Öl und Eselsmilch
Ein Kriegsschauplatz irgendwo im Mittleren Osten: westliche Einsatztruppen im Gefecht mit muslimischen Guerilla-Kämpfern. Bilder, wie man sie – allerdings ohne die pseudo-ethnischen Balletteinlagen der Choreografin Rebecca Howell – weidlich aus der Berichterstattung internationaler TV-Nachrichtensender kennt. An der Mailänder Scala tauschen diplomatische Gesandte zu den Klängen der Arie «Va tacito e nascosto» verdächtig anmutende Geschenke aus.
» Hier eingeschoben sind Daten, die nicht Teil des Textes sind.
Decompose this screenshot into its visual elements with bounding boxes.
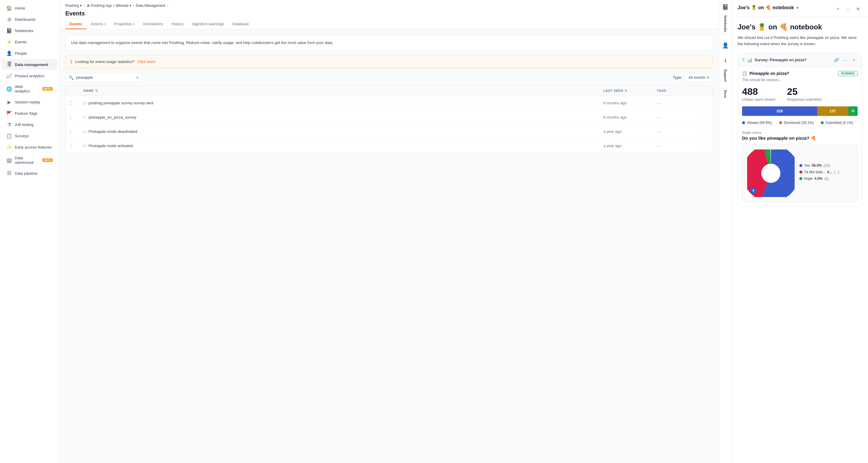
sidebar-item-notebooks[interactable]: 📓 Notebooks (2, 25, 57, 36)
close-panel-button[interactable]: ✕ (854, 5, 862, 13)
event-name-cell[interactable]: ▷ posthog pineapple survey survey sent (80, 97, 600, 109)
chevron-down-icon: ▾ (707, 75, 709, 80)
event-name-cell[interactable]: ▷ Pineapple mode deactivated (80, 125, 600, 137)
breadcrumb-app[interactable]: 🖥 PostHog App + Website ▾ (87, 4, 132, 8)
data-warehouse-beta-badge: BETA (42, 158, 53, 162)
tab-annotations[interactable]: Annotations (139, 19, 167, 29)
minimize-button[interactable]: — (842, 57, 849, 64)
content-area: Use data management to organize events t… (59, 29, 719, 463)
sidebar-item-feature-flags[interactable]: 🚩 Feature flags (2, 108, 57, 119)
row-sort-arrows[interactable]: ▲▼ (69, 128, 72, 135)
link-icon: 🔗 (834, 58, 839, 62)
event-icon: ▷ (84, 143, 87, 148)
close-card-button[interactable]: ✕ (850, 57, 858, 64)
link-button[interactable]: 🔗 (833, 57, 840, 64)
notebook-dropdown-button[interactable]: ▾ (797, 5, 799, 10)
pie-legend-yes: Yes 56.0% (14) (799, 163, 852, 167)
tab-actions[interactable]: Actions ℹ (87, 19, 110, 29)
notebook-panel: Joe's 🍍 on 🍕 notebook ▾ ↗ ··· ✕ Joe's 🍍 … (731, 0, 868, 463)
survey-progress-bar: 326 137 25 (742, 106, 858, 116)
page-title: Events (65, 10, 713, 17)
event-name-cell[interactable]: ▷ pineapple_on_pizza_survey (80, 111, 600, 123)
sidebar-item-data-pipeline[interactable]: ⛓ Data pipeline (2, 168, 57, 179)
tab-history[interactable]: History (167, 19, 187, 29)
right-sidebar: 📓 Notebooks 👤 ℹ Support Docs (719, 0, 731, 463)
events-table: NAME ⇅ LAST SEEN ⇅ TAGS ▲▼ ▷ (65, 86, 713, 153)
web-analytics-icon: 🌐 (6, 86, 12, 92)
last-seen-cell: a year ago (600, 126, 653, 137)
table-row: ▲▼ ▷ posthog pineapple survey survey sen… (66, 96, 713, 110)
event-icon: ▷ (84, 129, 87, 134)
row-sort-arrows[interactable]: ▲▼ (69, 142, 72, 149)
sidebar-item-people[interactable]: 👤 People (2, 48, 57, 59)
breadcrumb-data-management[interactable]: Data Management (136, 4, 165, 8)
survey-card: ⠿ 📊 Survey: Pineapple on pizza? 🔗 — ✕ (738, 53, 862, 207)
row-sort-arrows[interactable]: ▲▼ (69, 99, 72, 106)
more-options-button[interactable]: ··· (844, 5, 852, 13)
external-link-button[interactable]: ↗ (834, 5, 842, 13)
search-input[interactable] (76, 75, 133, 80)
search-clear-button[interactable]: ✕ (136, 75, 139, 80)
col-name[interactable]: NAME ⇅ (80, 86, 600, 96)
viewed-dot (742, 121, 745, 124)
nope-dot (799, 177, 802, 180)
more-button[interactable]: ··· (701, 142, 707, 149)
person-icon-button[interactable]: 👤 (721, 41, 730, 50)
sidebar-item-data-warehouse[interactable]: 🏢 Data warehouse BETA (2, 153, 57, 167)
type-filter-button[interactable]: All events ▾ (685, 73, 713, 82)
sidebar-item-data-management[interactable]: 🗄 Data management (2, 59, 57, 70)
sidebar-item-surveys[interactable]: 📋 Surveys (2, 130, 57, 141)
survey-legend: Viewed (66.8%) Dismissed (28.1%) Submitt… (742, 121, 858, 125)
more-button[interactable]: ··· (701, 128, 707, 135)
col-last-seen[interactable]: LAST SEEN ⇅ (600, 86, 653, 96)
legend-dismissed: Dismissed (28.1%) (779, 121, 814, 125)
more-actions-cell: ··· (698, 125, 713, 138)
sidebar-item-product-analytics[interactable]: 📈 Product analytics (2, 70, 57, 81)
sidebar-item-session-replay[interactable]: ▶ Session replay (2, 97, 57, 107)
pie-chart-section: 8 Yes 56.0% (14) Ya like total. (742, 145, 858, 202)
sidebar-item-web-analytics[interactable]: 🌐 Web analytics BETA (2, 82, 57, 96)
sidebar-item-label: Early access features (15, 145, 52, 150)
sidebar-item-home[interactable]: 🏠 Home (2, 3, 57, 13)
tab-database[interactable]: Database (228, 19, 253, 29)
notebooks-label[interactable]: Notebooks (721, 13, 730, 35)
sidebar-item-label: Home (15, 6, 25, 10)
sidebar-item-ab-testing[interactable]: ⚗ A/B testing (2, 119, 57, 130)
more-button[interactable]: ··· (701, 99, 707, 106)
row-sort-arrows[interactable]: ▲▼ (69, 114, 72, 120)
stats-row: 488 Unique users viewed 25 Responses sub… (742, 87, 858, 102)
early-access-icon: ✨ (6, 145, 12, 150)
event-name-cell[interactable]: ▷ Pineapple mode activated (80, 140, 600, 152)
col-tags: TAGS (653, 86, 698, 96)
single-choice-question: Do you like pineapple on pizza? 🍕 (742, 135, 858, 141)
info-banner-link[interactable]: Click here! (137, 59, 155, 64)
feature-flags-icon: 🚩 (6, 111, 12, 116)
tab-properties[interactable]: Properties ℹ (110, 19, 138, 29)
tab-bar: Events Actions ℹ Properties ℹ Annotation… (65, 19, 713, 29)
sidebar-item-dashboards[interactable]: ⊞ Dashboards (2, 14, 57, 25)
info-button[interactable]: ℹ (721, 56, 730, 66)
sidebar-item-label: Notebooks (15, 29, 33, 33)
legend-viewed: Viewed (66.8%) (742, 121, 772, 125)
info-banner-text: Looking for event usage statistics? (75, 59, 134, 64)
tags-cell: — (653, 97, 698, 109)
sidebar-item-events[interactable]: ⚡ Events (2, 36, 57, 47)
properties-info-icon: ℹ (133, 22, 134, 26)
breadcrumb-posthog[interactable]: PostHog ▾ (65, 4, 82, 8)
sidebar: 🏠 Home ⊞ Dashboards 📓 Notebooks ⚡ Events… (0, 0, 59, 463)
docs-label[interactable]: Docs (721, 88, 730, 100)
last-seen-cell: a year ago (600, 140, 653, 152)
event-icon: ▷ (84, 115, 87, 120)
type-filter-value: All events (689, 75, 705, 80)
support-label[interactable]: Support (721, 67, 730, 84)
tab-ingestion-warnings[interactable]: Ingestion warnings (188, 19, 228, 29)
home-icon: 🏠 (6, 5, 12, 11)
more-button[interactable]: ··· (701, 114, 707, 121)
notebooks-panel-button[interactable]: 📓 (721, 2, 730, 12)
close-icon: ✕ (852, 58, 856, 62)
ab-testing-icon: ⚗ (6, 122, 12, 127)
tab-events[interactable]: Events (65, 19, 87, 29)
tags-cell: — (653, 126, 698, 137)
sort-icon: ⇅ (95, 89, 98, 93)
sidebar-item-early-access[interactable]: ✨ Early access features (2, 142, 57, 152)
Videoclips aus Hollywood-Klassikern flimmern über die Leinwand, während Caesar von Cleopatra verführt wird, die sich mit den überlebensgroßen Filmikonen Claudette Colbert, Vivien Leigh oder Liz Taylor identifiziert. Das hat man alles schon gesehen, nahezu deckungsgleich in den «Giulio Cesare»-Produktionen von Luca Ronconi in Madrid (2002), Richard Jones in München (2003) und David McVicar in Glyndebourne (2005). Und wie immer, wenn irgendein orientalisches Land für das Setting herhalten muss, wenn der Plot um Macht- und Geschlechterkämpfe kreist, so scheint auch in Robert Carsens aktueller Mailänder Inszenierung eines offenbar ausgemachte Sache: Es geht ums Erdöl. Daher auch der erwartbare Anblick auf der Bühne: Bohrtürme und Pipelines. Die ...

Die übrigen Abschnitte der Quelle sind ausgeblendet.